+++ Data shown

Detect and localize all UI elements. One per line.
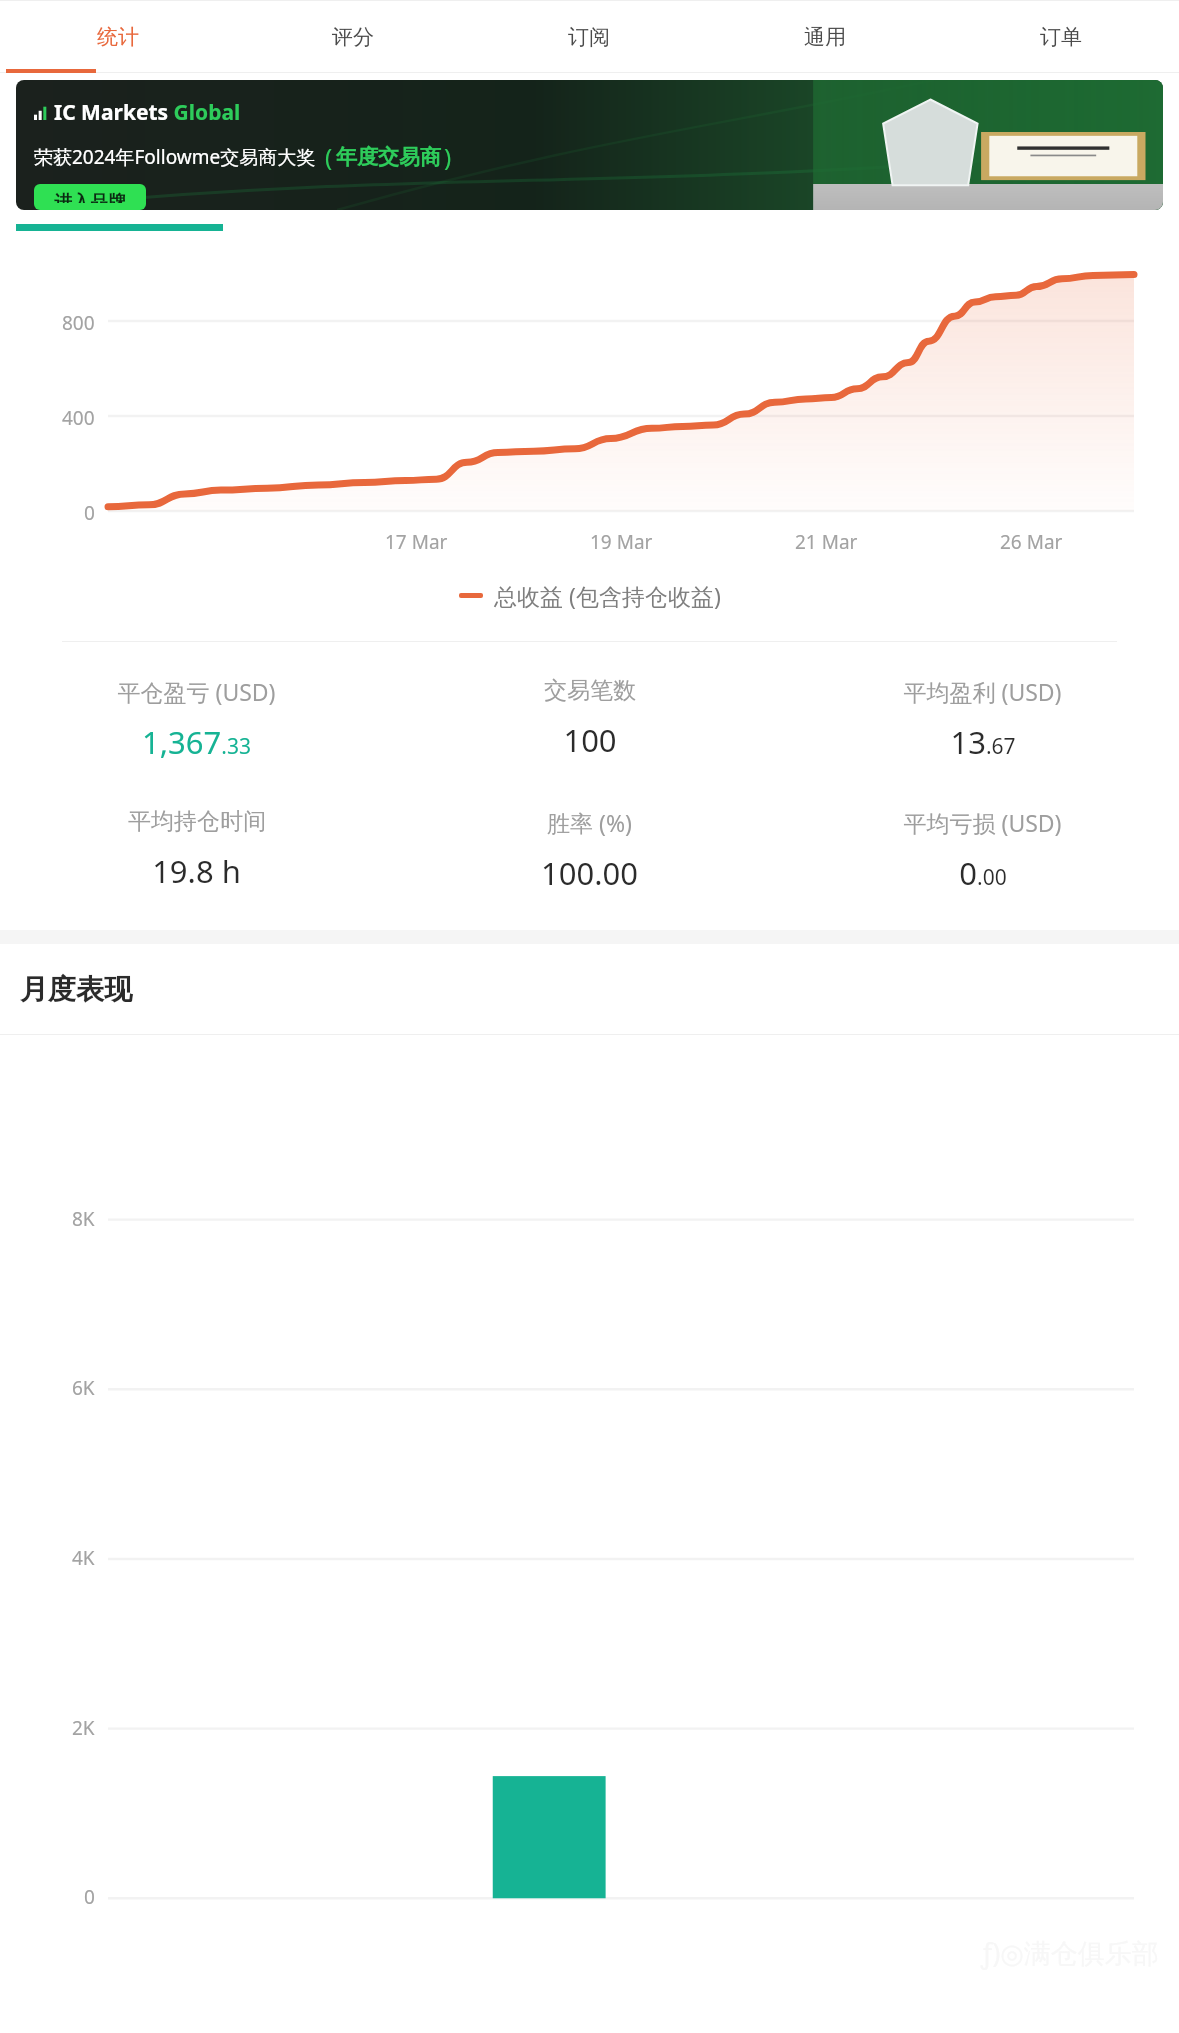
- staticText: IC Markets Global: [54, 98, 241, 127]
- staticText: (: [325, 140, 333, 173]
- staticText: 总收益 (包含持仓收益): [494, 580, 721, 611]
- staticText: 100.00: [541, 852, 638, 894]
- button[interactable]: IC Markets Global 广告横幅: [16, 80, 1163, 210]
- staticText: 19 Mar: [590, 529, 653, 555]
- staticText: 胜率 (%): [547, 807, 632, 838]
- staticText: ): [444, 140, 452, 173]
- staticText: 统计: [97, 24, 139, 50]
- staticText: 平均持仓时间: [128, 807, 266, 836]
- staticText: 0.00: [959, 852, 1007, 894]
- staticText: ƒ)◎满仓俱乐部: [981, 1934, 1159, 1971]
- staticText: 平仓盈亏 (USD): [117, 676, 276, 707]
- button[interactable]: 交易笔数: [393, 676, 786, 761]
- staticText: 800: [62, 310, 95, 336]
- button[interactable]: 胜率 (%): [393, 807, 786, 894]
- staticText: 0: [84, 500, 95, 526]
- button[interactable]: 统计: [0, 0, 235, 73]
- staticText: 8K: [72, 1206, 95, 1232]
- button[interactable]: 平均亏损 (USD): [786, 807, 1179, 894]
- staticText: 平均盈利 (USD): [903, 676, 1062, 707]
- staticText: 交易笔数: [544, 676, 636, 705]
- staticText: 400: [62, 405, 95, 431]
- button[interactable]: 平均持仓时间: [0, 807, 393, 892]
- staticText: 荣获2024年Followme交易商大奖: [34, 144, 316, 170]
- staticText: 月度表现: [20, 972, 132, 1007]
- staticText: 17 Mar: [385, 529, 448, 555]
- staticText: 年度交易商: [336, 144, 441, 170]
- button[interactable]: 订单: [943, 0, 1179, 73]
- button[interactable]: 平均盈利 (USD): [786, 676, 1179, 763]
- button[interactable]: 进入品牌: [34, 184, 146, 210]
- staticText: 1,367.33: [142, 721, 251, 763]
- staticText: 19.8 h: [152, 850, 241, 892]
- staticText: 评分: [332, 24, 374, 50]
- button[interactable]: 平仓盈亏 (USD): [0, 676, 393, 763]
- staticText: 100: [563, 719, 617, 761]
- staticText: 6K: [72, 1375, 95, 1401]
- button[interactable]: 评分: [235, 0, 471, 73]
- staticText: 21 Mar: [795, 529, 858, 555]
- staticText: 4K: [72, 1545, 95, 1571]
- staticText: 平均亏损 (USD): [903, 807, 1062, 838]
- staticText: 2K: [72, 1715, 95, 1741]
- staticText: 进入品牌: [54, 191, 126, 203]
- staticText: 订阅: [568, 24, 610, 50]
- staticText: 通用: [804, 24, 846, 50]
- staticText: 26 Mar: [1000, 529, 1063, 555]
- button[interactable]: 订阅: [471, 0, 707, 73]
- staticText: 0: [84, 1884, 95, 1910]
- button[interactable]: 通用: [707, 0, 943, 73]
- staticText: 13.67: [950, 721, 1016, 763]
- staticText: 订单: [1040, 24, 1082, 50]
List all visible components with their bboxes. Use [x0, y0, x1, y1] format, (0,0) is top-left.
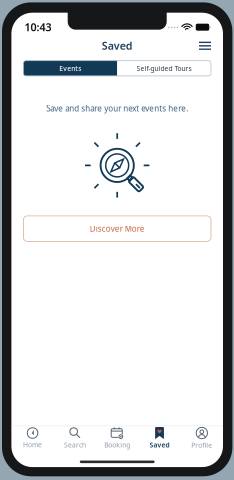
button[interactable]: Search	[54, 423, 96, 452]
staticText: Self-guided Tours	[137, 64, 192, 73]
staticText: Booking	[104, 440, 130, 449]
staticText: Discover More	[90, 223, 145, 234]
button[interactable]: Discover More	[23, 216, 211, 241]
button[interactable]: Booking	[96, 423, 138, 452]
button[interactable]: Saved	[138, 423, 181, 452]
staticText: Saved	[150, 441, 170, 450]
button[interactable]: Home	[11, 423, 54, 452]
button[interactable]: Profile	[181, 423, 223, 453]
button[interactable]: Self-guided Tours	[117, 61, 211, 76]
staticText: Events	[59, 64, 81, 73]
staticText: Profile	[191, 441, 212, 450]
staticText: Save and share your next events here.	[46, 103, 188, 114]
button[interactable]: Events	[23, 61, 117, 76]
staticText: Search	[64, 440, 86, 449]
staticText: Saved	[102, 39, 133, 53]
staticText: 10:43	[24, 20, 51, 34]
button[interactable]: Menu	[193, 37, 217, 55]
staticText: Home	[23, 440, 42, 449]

++++++

**Activity:**
Write the lines out word for word, starting at the one with "List all visible" and stopping after the last line of the material above, with pictures excluded.

**Output for this task:**
List all visible components with their bboxes. Use [x0, y0, x1, y1] format, (0,0) is top-left.
button[interactable]: Search	[54, 423, 96, 452]
staticText: Self-guided Tours	[137, 64, 192, 73]
staticText: Booking	[104, 440, 130, 449]
staticText: Discover More	[90, 223, 145, 234]
button[interactable]: Discover More	[23, 216, 211, 241]
button[interactable]: Booking	[96, 423, 138, 452]
button[interactable]: Saved	[138, 423, 181, 452]
staticText: Saved	[150, 441, 170, 450]
button[interactable]: Home	[11, 423, 54, 452]
button[interactable]: Profile	[181, 423, 223, 453]
button[interactable]: Self-guided Tours	[117, 61, 211, 76]
staticText: Events	[59, 64, 81, 73]
staticText: Profile	[191, 441, 212, 450]
staticText: Save and share your next events here.	[46, 103, 188, 114]
button[interactable]: Events	[23, 61, 117, 76]
staticText: Search	[64, 440, 86, 449]
staticText: Saved	[102, 39, 133, 53]
staticText: 10:43	[24, 20, 51, 34]
button[interactable]: Menu	[193, 37, 217, 55]
staticText: Home	[23, 440, 42, 449]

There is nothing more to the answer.